First, IP refers to a company’s intangible assets, as opposed to their hard, real assets, like chairs, buildings, etc. IP, those intangible assets, are, usually, the most valuable asset class, which includes technology patents, trade secrets, etc. IP is the “special sauce” that separates one company from another, which is why it is so important in mergers and acquisitions (i.e., when another company buys or merges with another).
Patent-protected product litigation
The value of IP is not just the value of the IP itself, but also the value of the litigation associated with patent-protected product litigation. If one company owns a patent that another, much larger, company is violating, the monetary value of that litigation could add significant value to an M&A transaction. And, the inverse is also true, which could kill a deal.

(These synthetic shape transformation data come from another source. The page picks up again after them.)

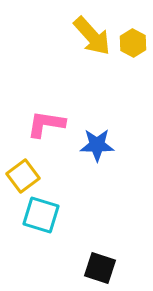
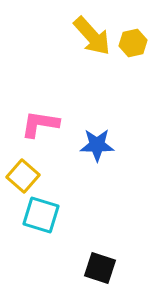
yellow hexagon: rotated 20 degrees clockwise
pink L-shape: moved 6 px left
yellow square: rotated 12 degrees counterclockwise
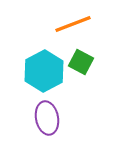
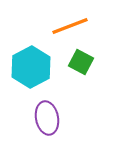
orange line: moved 3 px left, 2 px down
cyan hexagon: moved 13 px left, 4 px up
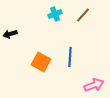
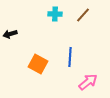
cyan cross: rotated 24 degrees clockwise
orange square: moved 3 px left, 2 px down
pink arrow: moved 6 px left, 3 px up; rotated 18 degrees counterclockwise
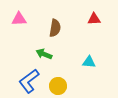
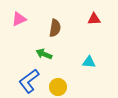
pink triangle: rotated 21 degrees counterclockwise
yellow circle: moved 1 px down
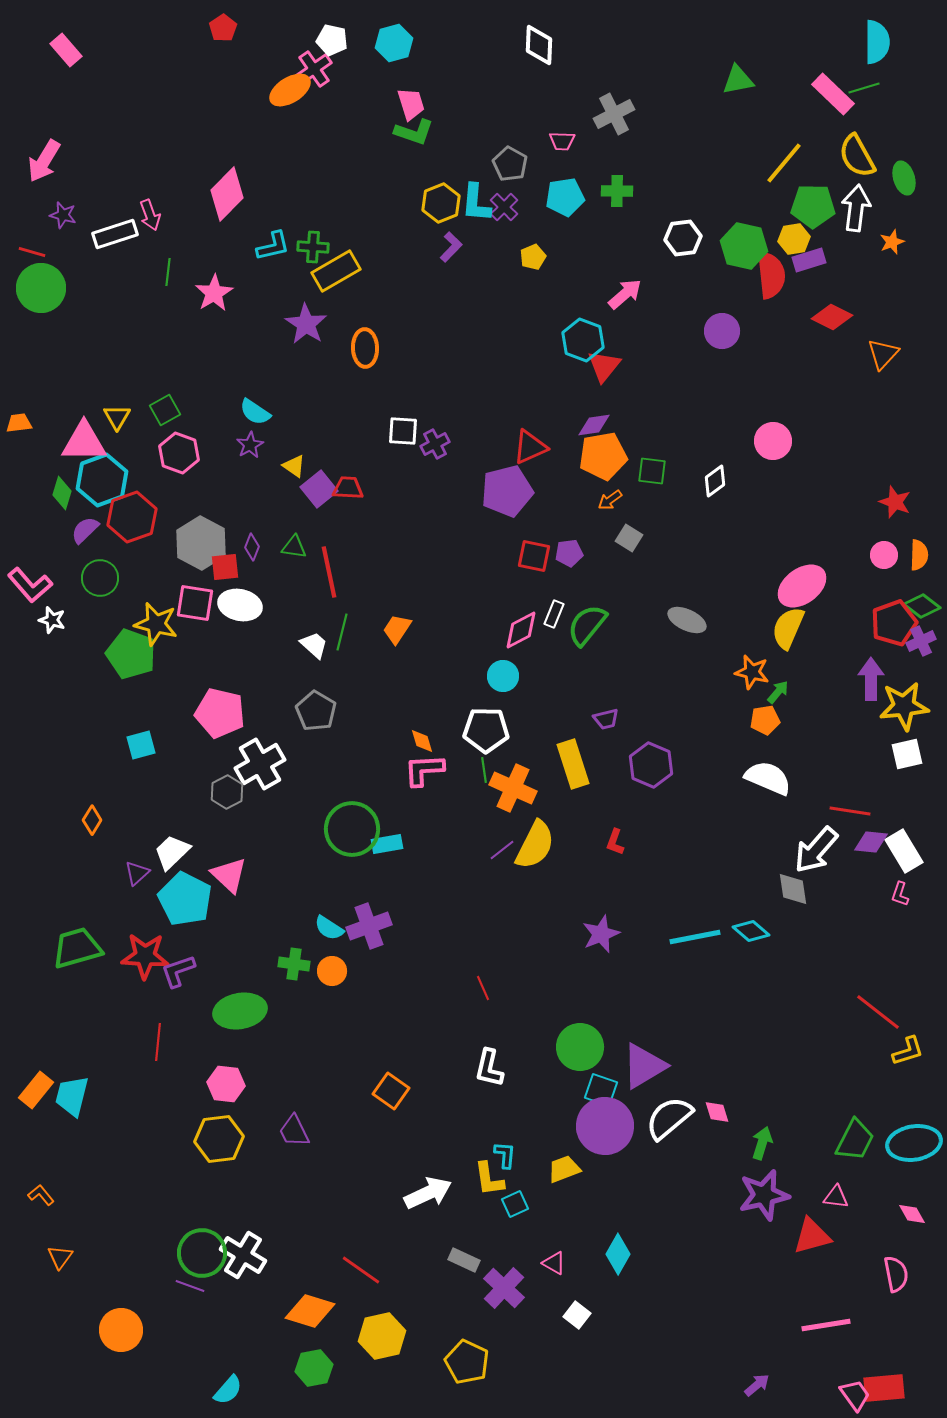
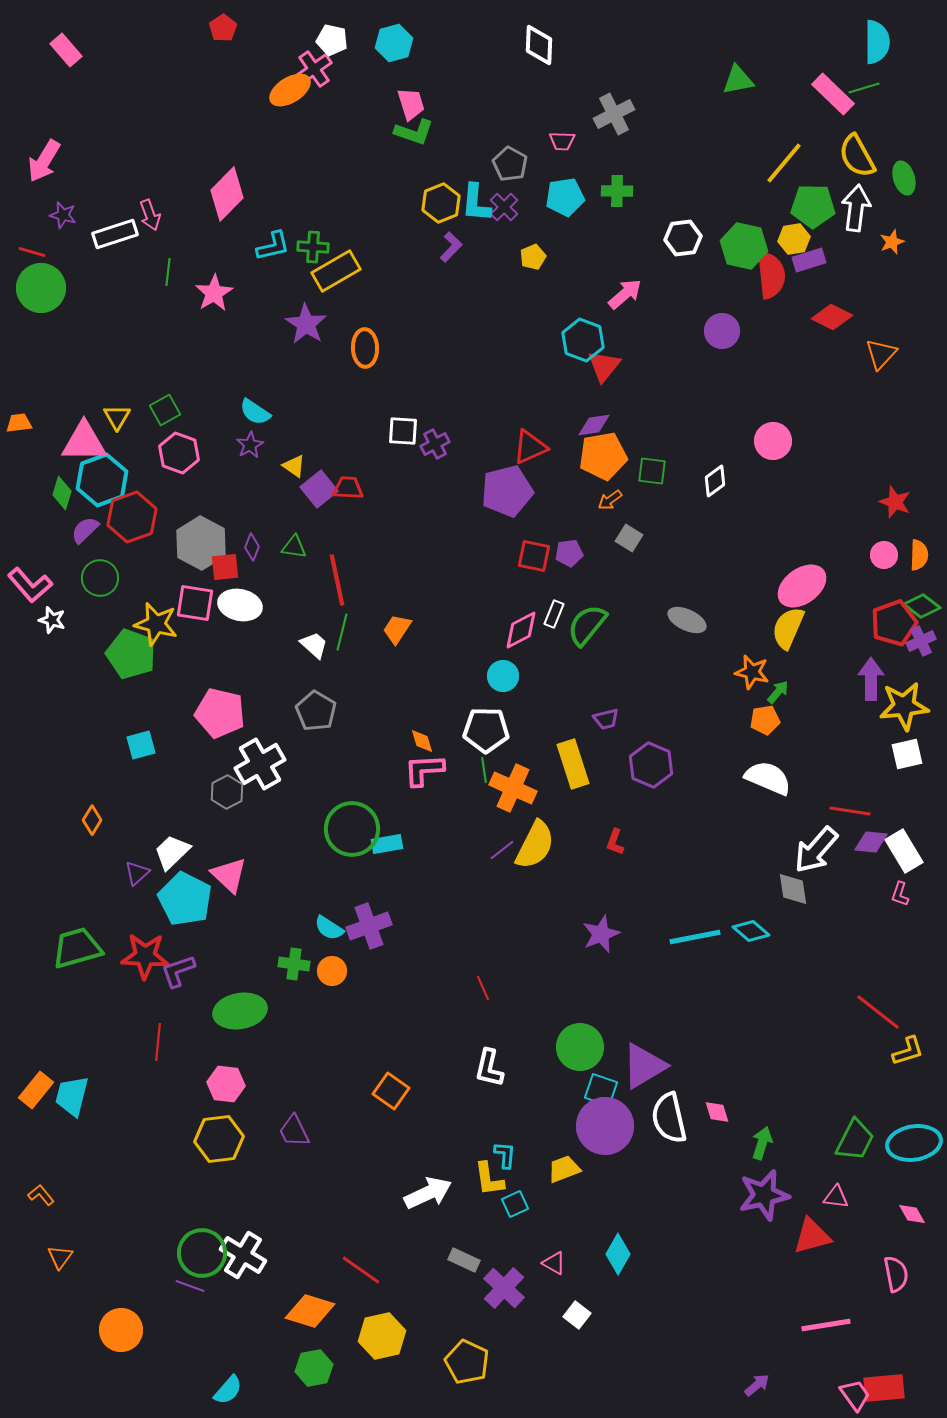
orange triangle at (883, 354): moved 2 px left
red line at (329, 572): moved 8 px right, 8 px down
white semicircle at (669, 1118): rotated 63 degrees counterclockwise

IP due diligence, a priority
This litigation value (when combined with the IP value itself) is why IP due diligence should be a priority. As such, one of the first steps in M&A transactions should be examining the company’s IP portfolio to asses pending and future patent litigation, the value of the IP itself and its transferability.
Why companies do not prioritize IP due diligence
Unfortunately, IP due diligence is usually left until the end of the M&A process. This is because there are so many other considerations in the transaction, including financial and cultural risks, environmental, legal and real estate. Plus, IP due diligence is expensive. In fact, it is so expensive that some want to wait until the end to ensure that the deal will go though. Though, undervaluing IP can threaten negotiations and destroy a M&A transaction, which defeats the entire reason for waiting. Plus, significant litigation may threaten that very IP that the M&A transaction is based on.
Our Mountain View, California, readers should remember the Foxconn-Sharp acquisition implosion that imploded because the IP due diligence revealed deal killing patent infringement litigation at the end of the transaction. This deal is a prime example of why IP due diligence should be prioritized up front.